October 18, 2011
A proposed school of science and engineering vs. Atlantic Yards: competitive bidding and subsidies well below the city's payoff
Atlantic Yards Report
Would you believe that New York City's "game changer"--a proposed science and engineering grad school aimed at helping New York compete with Silicon Valley--looks like a much bigger bargain than Atlantic Yards--and emerging from a fairer playing field?
In a 10/17/11 article headlined Two Top Suitors Are Emerging for New Graduate School of Engineering, the New York Times reported:
With less than two weeks left to apply in the competition for $400 million in land and subsidies to build a science and engineering graduate school in New York City, some of the world’s great universities continue to change plans and jockey for position, and there is a growing view among them that Cornell and Stanford have emerged as the favorites.

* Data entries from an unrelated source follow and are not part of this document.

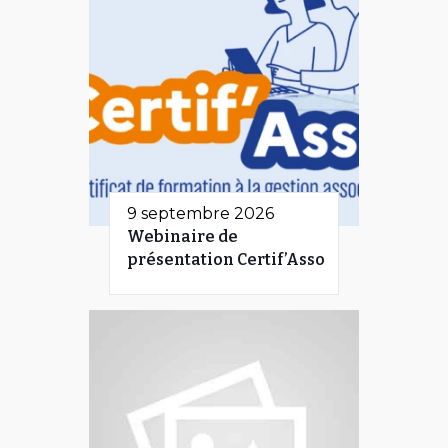
9 septembre 2026
Webinaire de
présentation Certif’Asso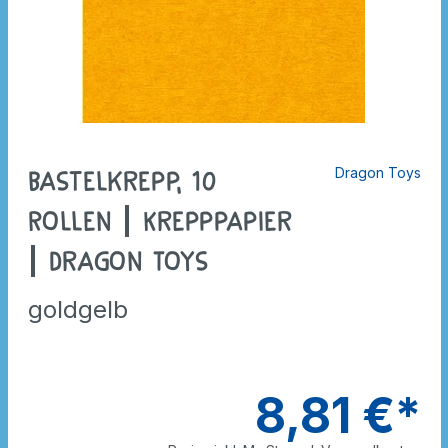
Dragon Toys
Bastelkrepp, 10
Rollen | Krepppapier
| Dragon Toys
goldgelb
8,81 €*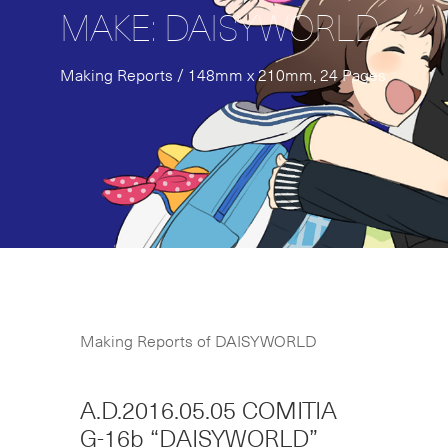
MAKE: DAISYWORLD
Making Reports / 148mm x 210mm, 24 Pages
Making Reports of DAISYWORLD
A.D.2016.05.05 COMITIA
G-16b “DAISYWORLD”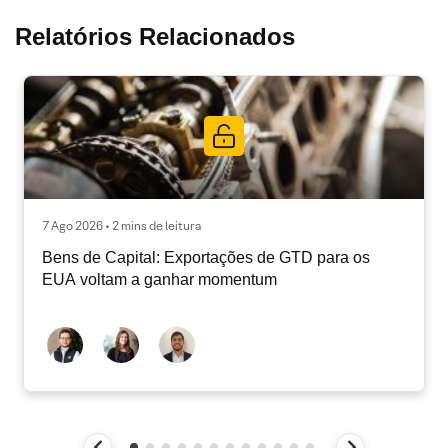
Relatórios Relacionados
7 Ago 2026 • 2 mins de leitura
Bens de Capital: Exportações de GTD para os
EUA voltam a ganhar momentum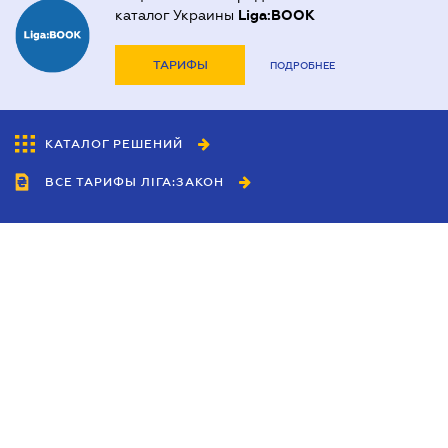
каталог Украины
Liga:BOOK
ТАРИФЫ
ПОДРОБНЕЕ
КАТАЛОГ РЕШЕНИЙ
ВСЕ ТАРИФЫ ЛІГА:ЗАКОН
Сотрудничество
Агенты
Дилеры
Политика
конфиденциальности
Условия использования
сайта
Реклама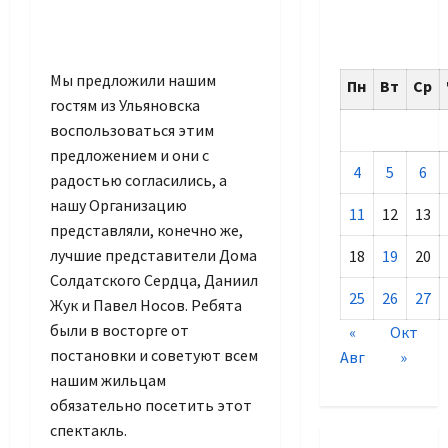
Мы предложили нашим
Пн
Вт
Ср
гостям из Ульяновска
воспользоваться этим
предложением и они с
4
5
6
радостью согласились, а
нашу Организацию
11
12
13
представляли, конечно же,
лучшие представители Дома
18
19
20
Солдатского Сердца, Даниил
25
26
27
Жук и Павел Носов. Ребята
были в восторге от
«
Окт
постановки и советуют всем
Авг
»
нашим жильцам
обязательно посетить этот
спектакль.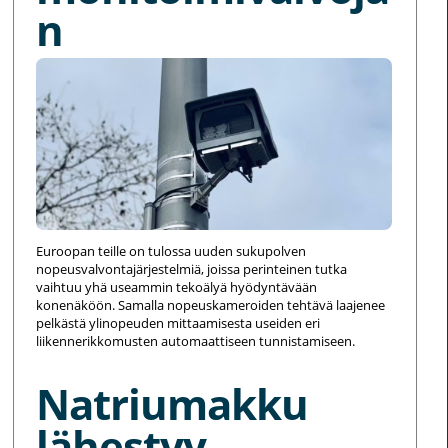
n
Euroopan teille on tulossa uuden sukupolven
nopeusvalvontajärjestelmiä, joissa perinteinen tutka
vaihtuu yhä useammin tekoälyä hyödyntävään
konenäköön. Samalla nopeuskameroiden tehtävä laajenee
pelkästä ylinopeuden mittaamisesta useiden eri
liikennerikkomusten automaattiseen tunnistamiseen.
Natriumakku
lähestyy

...People briefed on the universities’ plans, whose cost estimates exceed $1 billion in some cases, speculate that one or more of the contenders will try to improve their standing by forgoing the city’s offer of up to $100 million to upgrade roads, water and power supplies, offering to pay those costs themselves.
By contrast, Atlantic Yards was embraced by city officials as a package deal, and there was never any competition to build a mixed-use arena complex, only a belated RFP, 18 months later, for a key piece of property, the Metropolitan Transportation Authority's Vanderbilt Yard.
The MTA never took seriously the one competitive bid, $150 million cash from Extell, since it chose to negotiate solely with Forest City Ratner, which bid $50 million. Yes, Forest City argued that the overall value of its bid was higher, but Extell was never asked to develop its bid further, or to bolster it.
Who knows--perhaps if the bidding had gotten competitive, as with the new graduate school, a bidder might have proposed forgoing some of the city's proposed subsidies.